Он выпил, но не угомонился:
— Послушай, почему ты надел мои сапоги?
Я снял сапоги и поставил их возле огня, который уже начал угасать. Масло дышал мне в спину, пока я подбрасывал уголь.
— Если ты не успокоишься, у тебя разойдутся швы.
Наших можно успокоить только так. Когда им даешь медицинский совет, они прислушиваются. И, все еще злясь, Масло снова улегся и заставил себя лежать спокойно, но ругать меня не перестал.
Я стянул с себя промокшую одежду и напялил ночную рубашку, что попалась мне на глаза. Понятия не имею, откуда она взялась. Рубашка оказалась коротковатой. Поставив на огонь чайник, я взял свою сумку и подошел к Маслу:
— Дай-ка я тебя осмотрю.
Я очищал кожу вокруг раны, и Масло тихонько ругался, когда я услышал звук. Шарк-стук, шарк-стук. Шаги замерли возле нашей двери.
— В чем дело? — спросил Масло, ощутив мой страх.
— Это… — Дверь за моей спиной распахнулась. Я обернулся и увидел, что моя догадка оказалась верна.
Хромой подошел к столу, плюхнулся на стул, обозрел комнату. Его взгляд пронзил меня, и я стал гадать, помнит ли он, что я сделал с ним в Весле.

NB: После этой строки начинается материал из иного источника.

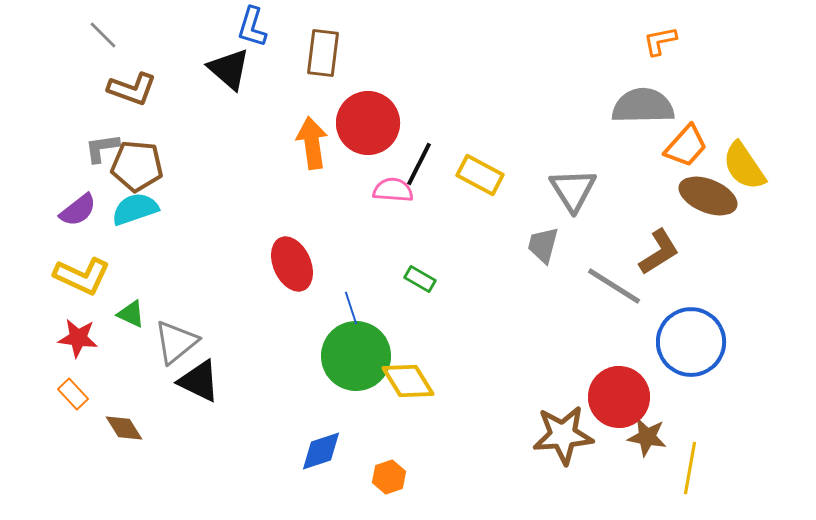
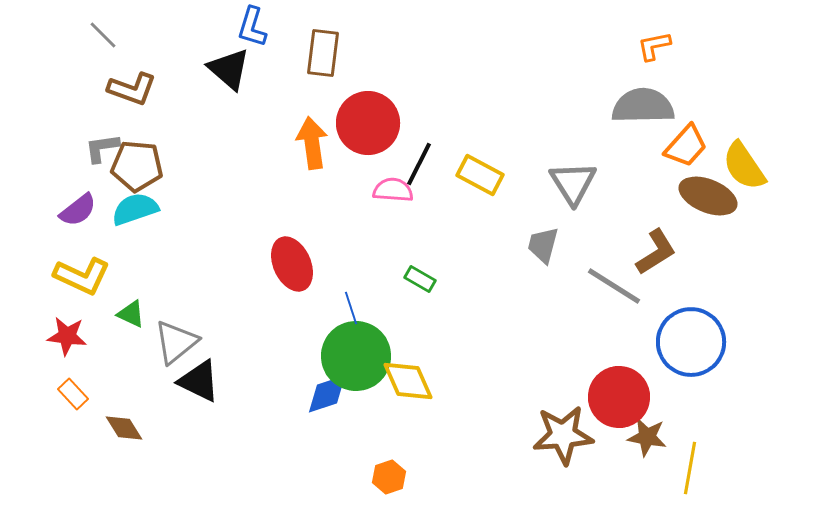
orange L-shape at (660, 41): moved 6 px left, 5 px down
gray triangle at (573, 190): moved 7 px up
brown L-shape at (659, 252): moved 3 px left
red star at (78, 338): moved 11 px left, 2 px up
yellow diamond at (408, 381): rotated 8 degrees clockwise
blue diamond at (321, 451): moved 6 px right, 57 px up
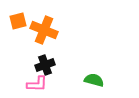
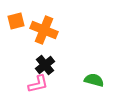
orange square: moved 2 px left
black cross: rotated 18 degrees counterclockwise
pink L-shape: moved 1 px right; rotated 15 degrees counterclockwise
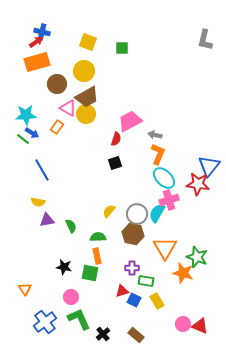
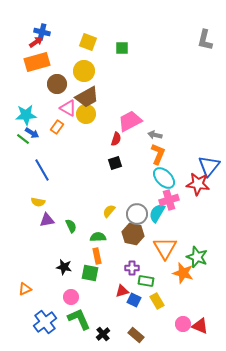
orange triangle at (25, 289): rotated 40 degrees clockwise
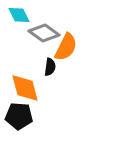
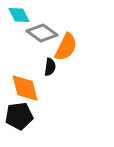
gray diamond: moved 2 px left
black pentagon: rotated 12 degrees counterclockwise
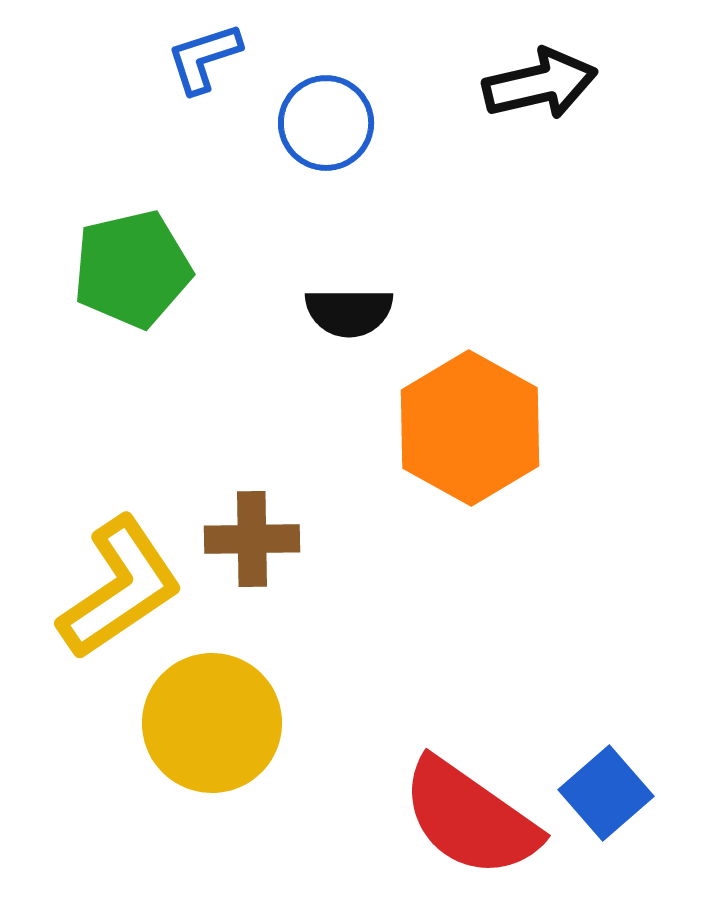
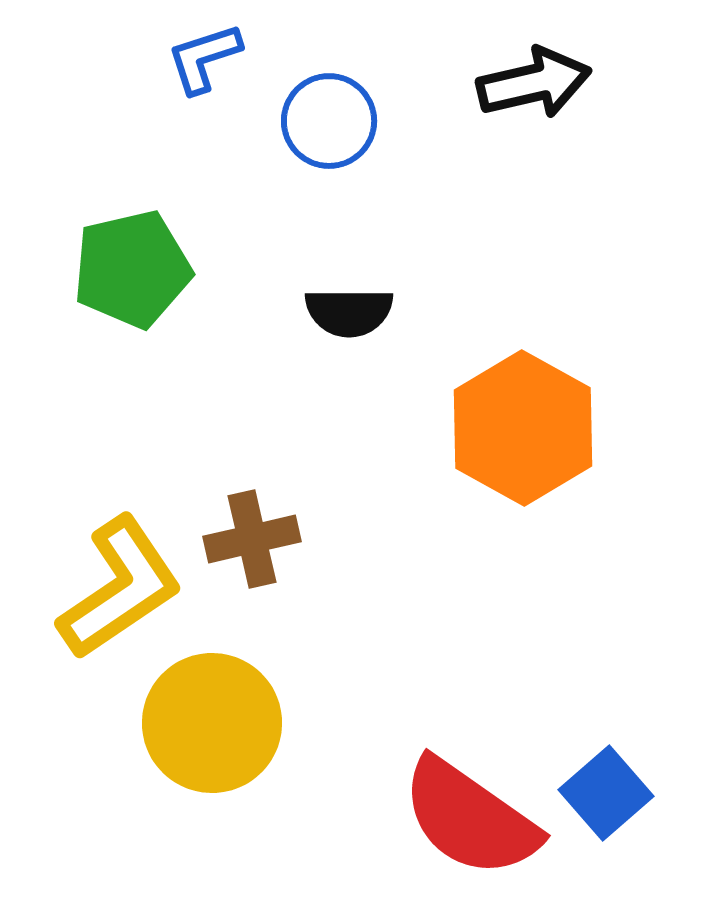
black arrow: moved 6 px left, 1 px up
blue circle: moved 3 px right, 2 px up
orange hexagon: moved 53 px right
brown cross: rotated 12 degrees counterclockwise
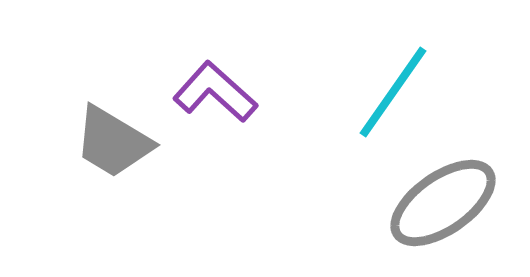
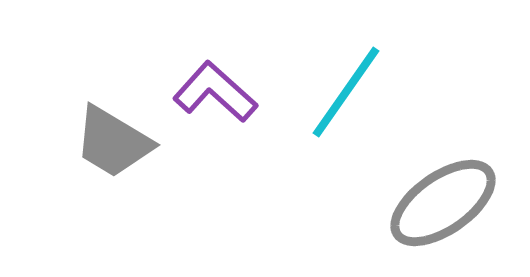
cyan line: moved 47 px left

— Как раз поставил чайник, — невинно произнес я.
Он посмотрел на мокрые сапоги и плащ, затем на каждого находившегося в комнате. Потом снова на меня.
Крупным Хромого не назовешь. Если встретить его на улице, не зная, кто он такой, Взятый не произведет особого впечатления. Подобно Душелову, он был одет в однотонную одежду — тускло-коричневую, поношенную и грязную. Лицо скрывала потертая кожаная маска, с которой капала вода. Из-под капюшона и маски торчали спутанные пряди волос — черных, припудренных сединой.